If clothing did not matter:

  • there would not be television shows devoted to the “after Oscars” workshopping of the best and worst dressed actors from the awards ceremony
  • there would not be the countless number of make over shows! Style by Jury — complete strangers assessing your personal qualities based on how you look. Style Her Famous – making you over based on the style clues left by celebrities. How Do I Look? – makeover show that takes a hapless or hopeless case and injects style into their eyeballs with the help of 3 ‘accomplices’. Trinny and Susannah – do not get me started on this pair, but one cannot ignore the fact that they are out there on TV, telling everyone the stuff they’re telling them about how to dress. How to Look Good Naked – you wouldn’t think this was about clothes, really, based on the title of the show, would you? Nevertheless, it is. The gorgeous and generous Gok (in the UK – the US show has another host, Carson from Queer Eye) helping women with appalling body image issues to take the blinkers off. And these are just the shows I can remember off the top of my head. A thorough 65-second investigation of the Austar TV guide would possibly yield the names of a number of other shows in this genre
  • Branded clothing companies would not sponsor the hosts of high profile television shows(eg: Pippa is dressed by Portmans. She is. Really. There’s even a piece on the NZTV website about what Pippa is wearing)
  • we would never have known that Britney was not wearing underwear

If clothing did not matter:

  • I would not feel a certain way when I wear this, and another way entirely when I wear that
  • You and I could meet for a coffee and swap clothes and we wouldn’t feel any different to how we felt in our own clothes (ok, this does not apply to me and my friend Jennifer, who, when I was in San Francisco last year, we actually did swap clothes quite a bit. Gosh, I looked good in her gear)
  • There’d be no such thing as power dressing or ‘dress for success’. Whole rainforest’s could have been saved because 147 books on this topic would not have been written and published, including the classic How a Navy Blazer Changed My Life. Real title.
  • No man would ever wear a tie. Ever.
  • Ben Sherman would not be putting signs up in his stores like the one in the photograph above. Big bold statement, Ben! Taken in Auckland.

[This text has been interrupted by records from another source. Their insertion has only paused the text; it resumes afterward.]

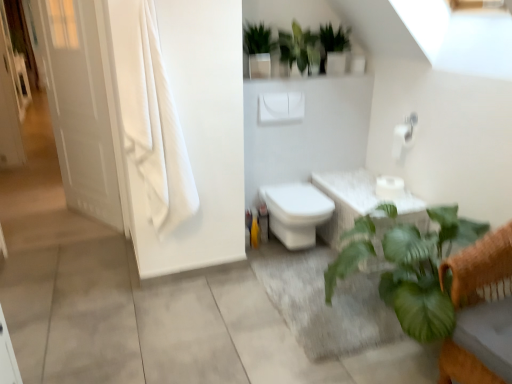 Image resolution: width=512 pixels, height=384 pixels. Describe the element at coordinates (258, 49) in the screenshot. I see `green matte plant at upper center, which appears as the third vegetation when viewed from the right` at that location.

Measure the distance between point (330, 47) and camera.

Point (330, 47) is 9.59 feet away from camera.

This screenshot has height=384, width=512. I want to click on green matte plant at upper center, which is the 1th vegetation from right to left, so click(334, 38).

This screenshot has height=384, width=512. I want to click on white fabric curtain at left, so click(x=151, y=115).

Find the location of `green leafy plant at lower right`. green leafy plant at lower right is located at coordinates (349, 202).

Measure the distance between white glossy toilet at center and camera.

white glossy toilet at center is 8.91 feet from camera.

Measure the distance between white matte toilet paper at upper right, the 2th toilet paper ordered from the bottom, and camera.

The depth of white matte toilet paper at upper right, the 2th toilet paper ordered from the bottom, is 2.81 meters.

I want to click on green leafy plant at lower right, so click(x=481, y=312).

Does point (307, 39) appear closer or farther from the camera than point (259, 33)?

Clearly, point (307, 39) is more distant from the camera than point (259, 33).

In the scene shown: Is green matte plant at upper center, acting as the 1th vegetation starting from the left, completely or partially inside green glossy plant at upper center, which is the 2th vegetation in right-to-left order?

Definitely not — green matte plant at upper center, acting as the 1th vegetation starting from the left, is not inside green glossy plant at upper center, which is the 2th vegetation in right-to-left order.

In order to click on vegetation above the green glossy plant at upper center, which appears as the second vegetation when viewed from the left (from a real-world perspective) in this screenshot , I will do `click(258, 49)`.

Which object is closer to the camera taking this photo, green glossy plant at upper center, which appears as the second vegetation when viewed from the left, or green matte plant at upper center, acting as the 1th vegetation starting from the left?

green matte plant at upper center, acting as the 1th vegetation starting from the left, is more forward.

In the image, there is a green matte plant at upper center, which appears as the third vegetation when viewed from the right. Where is `houseplant below it (from the image's perspective)`? The image size is (512, 384). houseplant below it (from the image's perspective) is located at coordinates (424, 273).

From a real-world perspective, which is physically below, green matte plant at upper center, acting as the 1th vegetation starting from the left, or green leafy plant at lower right?

green leafy plant at lower right.

Which is more to the left, green matte plant at upper center, acting as the 1th vegetation starting from the left, or green leafy plant at lower right?

green matte plant at upper center, acting as the 1th vegetation starting from the left.

Does green matte plant at upper center, the third vegetation positioned from the left, have a smaller size compared to green leafy plant at lower right?

Indeed, green matte plant at upper center, the third vegetation positioned from the left, has a smaller size compared to green leafy plant at lower right.

Which of these two, green matte plant at upper center, the third vegetation positioned from the left, or green leafy plant at lower right, is wider?

With larger width is green leafy plant at lower right.

Which of these two, green matte plant at upper center, which is the 1th vegetation from right to left, or green leafy plant at lower right, stands taller?

green leafy plant at lower right is taller.

Would you say green matte plant at upper center, the third vegetation positioned from the left, is outside green leafy plant at lower right?

That's correct, green matte plant at upper center, the third vegetation positioned from the left, is outside of green leafy plant at lower right.

In terms of width, does white matte toilet paper at upper right, the 1th toilet paper from the top, look wider or thinner when compared to green leafy plant at lower right?

Clearly, white matte toilet paper at upper right, the 1th toilet paper from the top, has less width compared to green leafy plant at lower right.

How distant is white matte toilet paper at upper right, the 2th toilet paper ordered from the bottom, from green leafy plant at lower right?

They are 19.29 inches apart.

Consider the image. From the image's perspective, which is below, white matte toilet paper at upper right, the 2th toilet paper ordered from the bottom, or green leafy plant at lower right?

green leafy plant at lower right is shown below in the image.

Does white matte toilet paper at upper right, the 1th toilet paper from the top, have a smaller size compared to green leafy plant at lower right?

Yes.

Is green leafy plant at lower right smaller than green glossy plant at upper center, which is the 2th vegetation in right-to-left order?

Incorrect, green leafy plant at lower right is not smaller in size than green glossy plant at upper center, which is the 2th vegetation in right-to-left order.

Considering the relative sizes of green leafy plant at lower right and green glossy plant at upper center, which appears as the second vegetation when viewed from the left, in the image provided, is green leafy plant at lower right shorter than green glossy plant at upper center, which appears as the second vegetation when viewed from the left,?

No, green leafy plant at lower right is not shorter than green glossy plant at upper center, which appears as the second vegetation when viewed from the left.

Does green leafy plant at lower right turn towards green glossy plant at upper center, which is the 2th vegetation in right-to-left order?

No, green leafy plant at lower right is not oriented towards green glossy plant at upper center, which is the 2th vegetation in right-to-left order.

Relative to green glossy plant at upper center, which is the 2th vegetation in right-to-left order, is green leafy plant at lower right in front or behind?

Visually, green leafy plant at lower right is located in front of green glossy plant at upper center, which is the 2th vegetation in right-to-left order.

Considering the sizes of green matte plant at upper center, which is the 1th vegetation from right to left, and white glossy toilet at center in the image, is green matte plant at upper center, which is the 1th vegetation from right to left, wider or thinner than white glossy toilet at center?

In the image, green matte plant at upper center, which is the 1th vegetation from right to left, appears to be more narrow than white glossy toilet at center.

From the image's perspective, would you say green matte plant at upper center, which is the 1th vegetation from right to left, is positioned over white glossy toilet at center?

Yes.

Consider the image. Is green matte plant at upper center, the third vegetation positioned from the left, in contact with white glossy toilet at center?

No, green matte plant at upper center, the third vegetation positioned from the left, is not beside white glossy toilet at center.

Is green matte plant at upper center, the third vegetation positioned from the left, facing away from white glossy toilet at center?

No, green matte plant at upper center, the third vegetation positioned from the left, is not facing away from white glossy toilet at center.

Considering the sizes of objects white glossy door at left and green leafy plant at lower right in the image provided, who is taller, white glossy door at left or green leafy plant at lower right?

white glossy door at left.

Where is `houseplant on the right of white glossy door at left`? Image resolution: width=512 pixels, height=384 pixels. houseplant on the right of white glossy door at left is located at coordinates (424, 273).

Based on the photo, can you tell me how much white glossy door at left and green leafy plant at lower right differ in facing direction?

They differ by 31.9 degrees in their facing directions.

Which object is more forward, white glossy door at left or green leafy plant at lower right?

green leafy plant at lower right.

Find the location of a particular element. This screenshot has width=512, height=384. vegetation that is the 1st one below the green matte plant at upper center, which appears as the third vegetation when viewed from the right (from a real-world perspective) is located at coordinates (298, 47).

The width and height of the screenshot is (512, 384). Identify the location of the 1st vegetation behind the green leafy plant at lower right. (258, 49).

Based on their spatial positions, is white matte toilet paper at upper right, the 2th toilet paper ordered from the bottom, or green leafy plant at lower right closer to green matte plant at upper center, which is the 1th vegetation from right to left?

Based on the image, white matte toilet paper at upper right, the 2th toilet paper ordered from the bottom, appears to be nearer to green matte plant at upper center, which is the 1th vegetation from right to left.

When comparing their distances from green leafy plant at lower right, does green leafy plant at lower right or green matte plant at upper center, the third vegetation positioned from the left, seem further?

Among the two, green matte plant at upper center, the third vegetation positioned from the left, is located further to green leafy plant at lower right.

Looking at the image, which one is located further to green leafy plant at lower right, green leafy plant at lower right or white matte toilet paper at upper right, the 1th toilet paper from the top?

white matte toilet paper at upper right, the 1th toilet paper from the top.

From the image, which object appears to be farther from white glossy door at left, green matte plant at upper center, the third vegetation positioned from the left, or green leafy plant at lower right?

The object further to white glossy door at left is green leafy plant at lower right.

When comparing their distances from green matte plant at upper center, the third vegetation positioned from the left, does white matte toilet paper at upper right, the 2th toilet paper ordered from the bottom, or white matte toilet paper at center, the second toilet paper viewed from the top, seem closer?

white matte toilet paper at upper right, the 2th toilet paper ordered from the bottom.

Looking at the image, which one is located closer to green matte plant at upper center, acting as the 1th vegetation starting from the left, white matte toilet paper at center, the first toilet paper ordered from the bottom, or green leafy plant at lower right?

The object closer to green matte plant at upper center, acting as the 1th vegetation starting from the left, is white matte toilet paper at center, the first toilet paper ordered from the bottom.

Looking at the image, which one is located closer to white matte toilet paper at upper right, the 1th toilet paper from the top, green matte plant at upper center, acting as the 1th vegetation starting from the left, or green leafy plant at lower right?

green leafy plant at lower right is closer to white matte toilet paper at upper right, the 1th toilet paper from the top.

Looking at this image, looking at the image, which one is located further to green matte plant at upper center, which is the 1th vegetation from right to left, white fabric curtain at left or white glossy door at left?

Based on the image, white glossy door at left appears to be further to green matte plant at upper center, which is the 1th vegetation from right to left.

This screenshot has height=384, width=512. In order to click on houseplant between white fabric curtain at left and white matte toilet paper at upper right, the 2th toilet paper ordered from the bottom in this screenshot , I will do `click(424, 273)`.

This screenshot has height=384, width=512. What are the coordinates of `houseplant between white fabric curtain at left and white matte toilet paper at center, the first toilet paper ordered from the bottom, from left to right` in the screenshot? It's located at (424, 273).

Locate an element on the screen. This screenshot has height=384, width=512. vegetation between green matte plant at upper center, acting as the 1th vegetation starting from the left, and green matte plant at upper center, the third vegetation positioned from the left, from left to right is located at coordinates (298, 47).

Where is `bath located between green leafy plant at lower right and green matte plant at upper center, acting as the 1th vegetation starting from the left, in the depth direction`? bath located between green leafy plant at lower right and green matte plant at upper center, acting as the 1th vegetation starting from the left, in the depth direction is located at coordinates (349, 202). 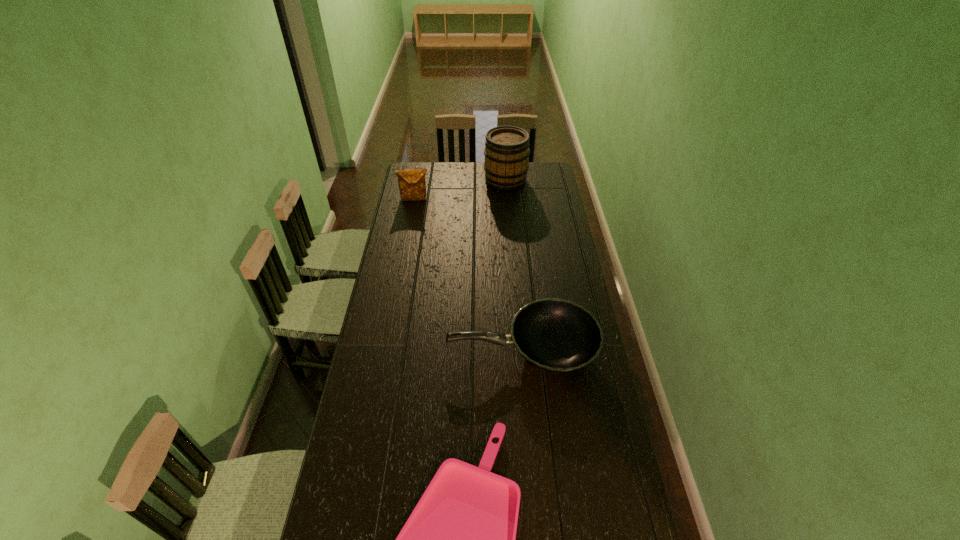 Where is `the closest object relative to the cider`? The width and height of the screenshot is (960, 540). the closest object relative to the cider is located at coordinates (412, 185). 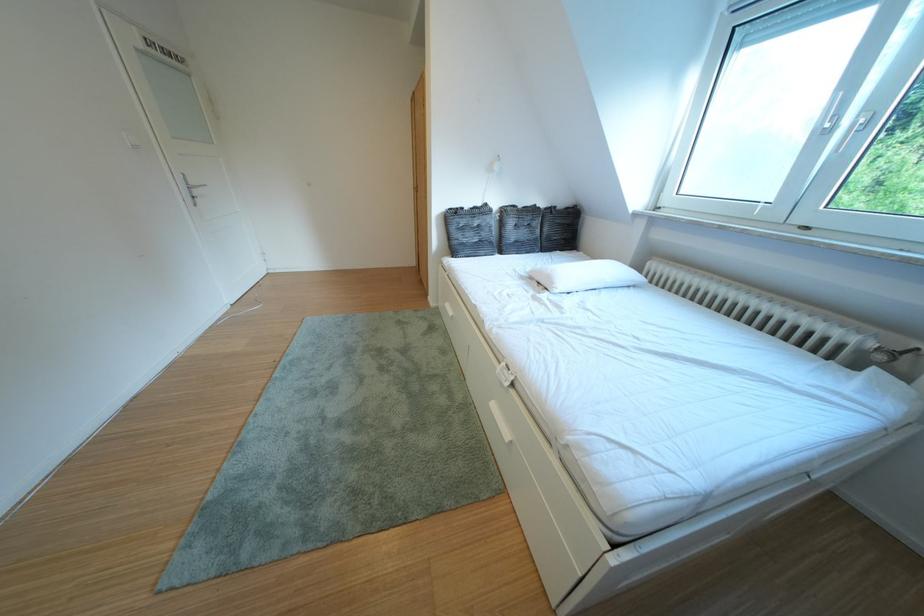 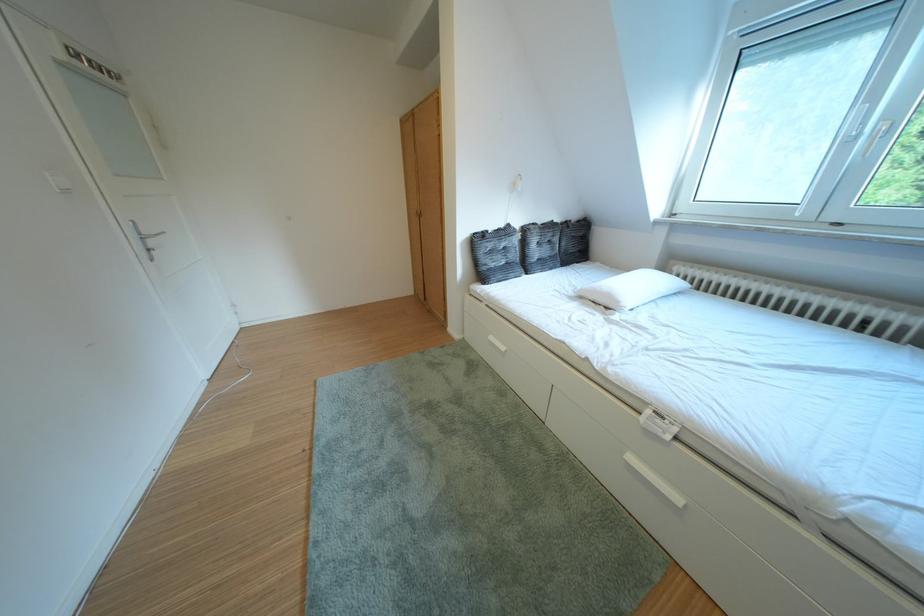 Where in the second image is the point corresponding to pixel 500 209 from the first image?

(523, 230) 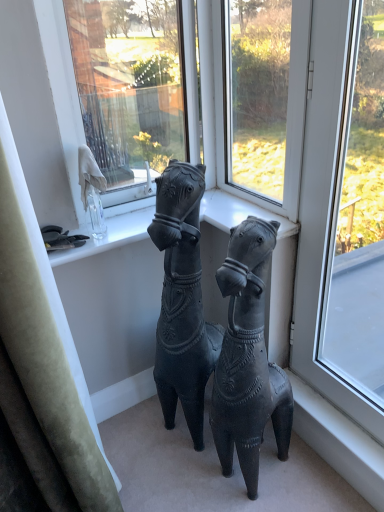 What is the approximate width of transparent glass window at center, placed as the second window when sorted from right to left?

It is 2.92 inches.

At what (x,y) coordinates should I click in order to perform the action: click on transparent glass window at center, placed as the second window when sorted from right to left. Please return your answer as a coordinate pair (x, y). The image size is (384, 512). Looking at the image, I should click on (258, 93).

What do you see at coordinates (44, 353) in the screenshot? I see `velvet green curtain at left` at bounding box center [44, 353].

You are a GUI agent. You are given a task and a screenshot of the screen. Output one action in this format:
    pyautogui.click(x=<x>, y=<y>)
    Task: Click on the transparent glass window screen at upper center
    The image size is (384, 512).
    Given the screenshot: What is the action you would take?
    pyautogui.click(x=130, y=84)

Identify the location of matte black horse at center, the 1th horse from the right. (248, 358).

You are a GUI agent. You are given a task and a screenshot of the screen. Output one action in this format:
    pyautogui.click(x=<x>, y=<y>)
    Task: Click on the matte black horse at center, acting as the 2th horse starting from the right
    
    Given the screenshot: What is the action you would take?
    pyautogui.click(x=182, y=300)

Choose the correct answer: Is matte black horse at center, positioned as the 2th horse in left-to-right order, inside matte black horse at center, acting as the 2th horse starting from the right, or outside it?

matte black horse at center, positioned as the 2th horse in left-to-right order, exists outside the volume of matte black horse at center, acting as the 2th horse starting from the right.

How many degrees apart are the facing directions of matte black horse at center, positioned as the 2th horse in left-to-right order, and matte black horse at center, acting as the 2th horse starting from the right?

There is a 0.000943-degree angle between the facing directions of matte black horse at center, positioned as the 2th horse in left-to-right order, and matte black horse at center, acting as the 2th horse starting from the right.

And just to finish on reality.

If clothing did not matter:

  • Superman would not need to wear red underpants on the outside of his blue tights
  • Catwoman would not need to wear that skin pinching black Lycra
  • Batman would not need to wear that beard chaffing and only-flattering-if-you-don’t-have-a-double-chin face mask


We’ve only scratched the surface of the examples of if clothing did not matter. Right? For those of us who have a choice in what we wear, clothing makes a difference. It matters. It says something on our behalf. Some of us reckon we know what our clothes are saying. Other people claim to not have thought about it. That’s ok – whether you’re conscious of it or not, whether you’re paying attention to it or not, and whatever you’re saying or not, our clothing has something to say, too. Right?